In my response to Professor Seale, I volunteered the worst case response rate of 19%. The survey was stopped when 1000 responses were received, as per the sponsor’s (the Voluntary Euthanasia Society) instructions. This naturally had the effect of fixing the response rate in advance. Readers must take this into account when assessing the value of the survey.
Medix members respond to some surveys for remuneration and volunteer to respond to other surveys for no remuneration. No remuneration was offered for this particular survey. It is difficult to see the bias Dr Au-Yeung projects, even if remuneration is offered. Surely he is not proposing that doctors interested in remuneration may have a particular bias in terms of euthanasia? Significant self-selection in that respondents might have joined Medix to respond to this survey is discounted by the information that only 19 of the 1000 respondents (1.9%) have responded only to this survey.
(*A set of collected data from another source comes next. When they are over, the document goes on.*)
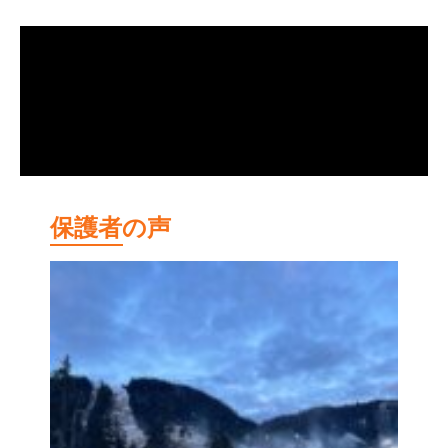
保護者の声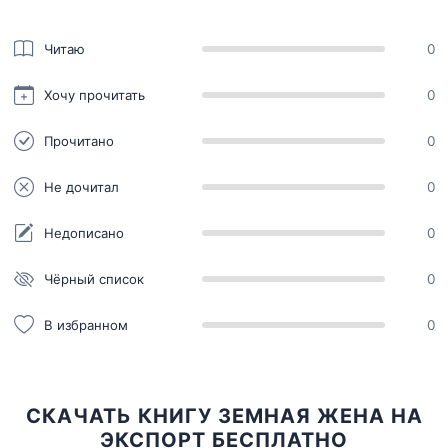
Читаю
0
Хочу прочитать
0
Прочитано
0
Не дочитал
0
Недописано
0
Чёрный список
0
В избранном
0
СКАЧАТЬ КНИГУ ЗЕМНАЯ ЖЕНА НА
ЭКСПОРТ БЕСПЛАТНО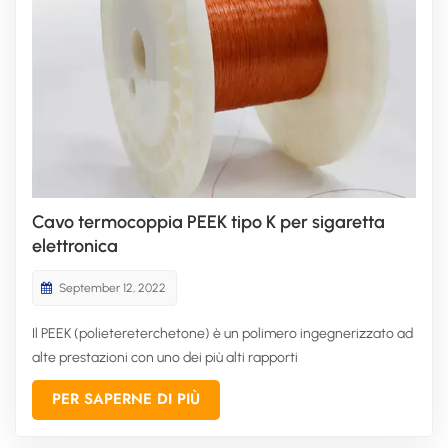
Cavo termocoppia PEEK tipo K per sigaretta
elettronica
September 12, 2022
Il PEEK (polietereterchetone) è un polimero ingegnerizzato ad
alte prestazioni con uno dei più alti rapporti
resistenza/resistenza e proprietà di resistenza al calore. Il filo
PER SAPERNE DI PIÙ
isolato in PEEK CITCABLE è il risultato dell'estrusione del PEEK
su un'ampia gamma di conduttori solidi e intrecciati. Forn...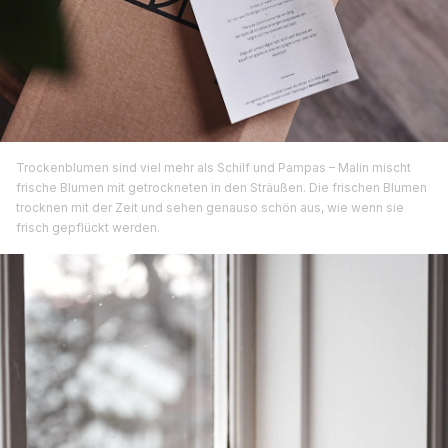
Trockenblumen sind viel mehr als Schilf und Pampas – Malin mischt
frische Blumen mit getrockneten in den Sträußen. Die frischen Blumen
trocknen mit der Zeit und sehen genauso schön aus, wie wenn sie
frisch gepflückt werden.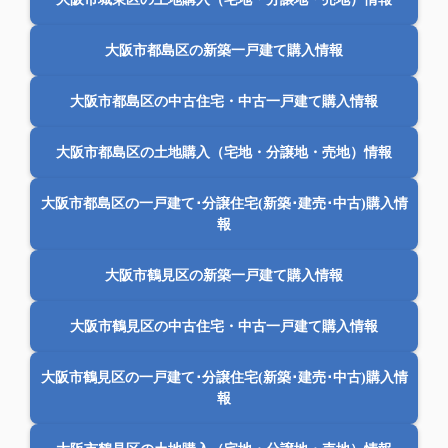
大阪市都島区の新築一戸建て購入情報
大阪市都島区の中古住宅・中古一戸建て購入情報
大阪市都島区の土地購入（宅地・分譲地・売地）情報
大阪市都島区の一戸建て･分譲住宅(新築･建売･中古)購入情
報
大阪市鶴見区の新築一戸建て購入情報
大阪市鶴見区の中古住宅・中古一戸建て購入情報
大阪市鶴見区の一戸建て･分譲住宅(新築･建売･中古)購入情
報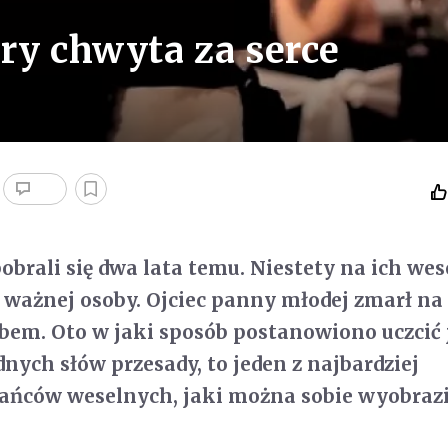
ry chwyta za serce
obrali się dwa lata temu. Niestety na ich wes
 ważnej osoby. Ojciec panny młodej zmarł na
ubem. Oto w jaki sposób postanowiono uczcić
nych słów przesady, to jeden z najbardziej
ańców weselnych, jaki można sobie wyobrazi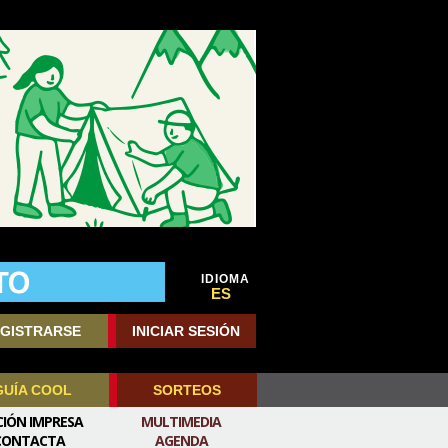
IDIOMA
ES
GISTRARSE
INICIAR SESIÓN
GUÍA COOL
SORTEOS
CIÓN IMPRESA
MULTIMEDIA
CONTACTA
AGENDA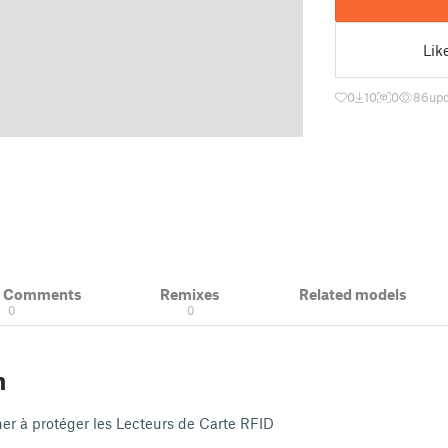
Lik
0
10
0
86
upd
& Comments
Remixes
Related models
0
0
n
iner à protéger les Lecteurs de Carte RFID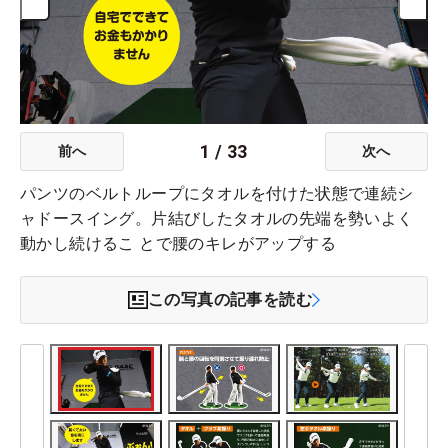
1
/
33
前へ
次へ
パンツのベルトループにタオルを付けた状態で連続シ
ャドースイング。片結びしたタオルの先端を勢いよく
動かし続けるこ とで腰のキレがアップする
この写真の記事を読む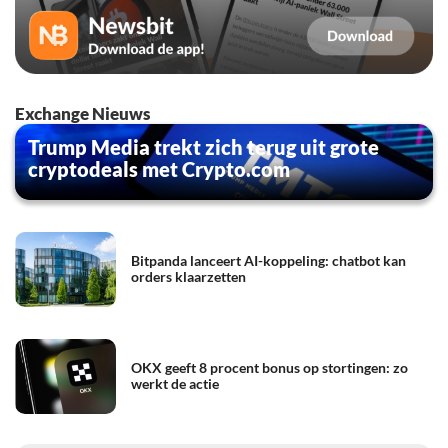
Exchange Nieuws
Trump Media trekt zich terug uit grote
cryptodeals met Crypto.com
Bitpanda lanceert AI-koppeling: chatbot kan
orders klaarzetten
OKX geeft 8 procent bonus op stortingen: zo
werkt de actie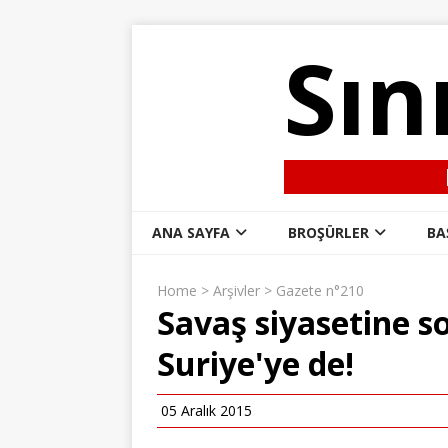
Sın
ANA SAYFA
BROŞÜRLER
BA
Home
>
Arşivler
>
Gazete n°210
Savaş siyasetine so
Suriye'ye de!
05 Aralık 2015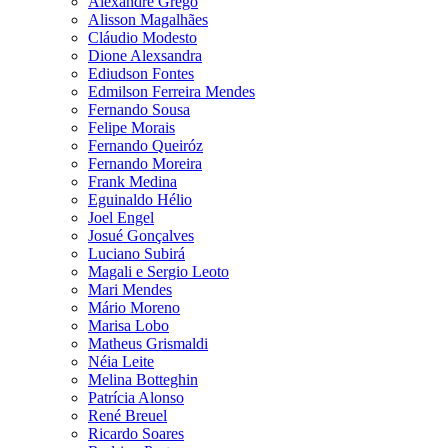
Alexandre Grego
Alisson Magalhães
Cláudio Modesto
Dione Alexsandra
Ediudson Fontes
Edmilson Ferreira Mendes
Fernando Sousa
Felipe Morais
Fernando Queiróz
Fernando Moreira
Frank Medina
Eguinaldo Hélio
Joel Engel
Josué Gonçalves
Luciano Subirá
Magali e Sergio Leoto
Mari Mendes
Mário Moreno
Marisa Lobo
Matheus Grismaldi
Néia Leite
Melina Botteghin
Patrícia Alonso
René Breuel
Ricardo Soares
My personal view is that the Medix survey is likely to be reasonably representative of doctors’ views on the subject. Two previous Medix surveys of similar configuration in 2003 demonstrated significant predictive power when compared with actual events. In addition, the power of 1000 responses in a total population of some 100000 is quite high. One hopes that Dr Au-Yeung’s concerns about the survey are not an attempt to "shoot the messenger" because he does not care for the message.
Competing interests:
The respondent is a director of Medix UK.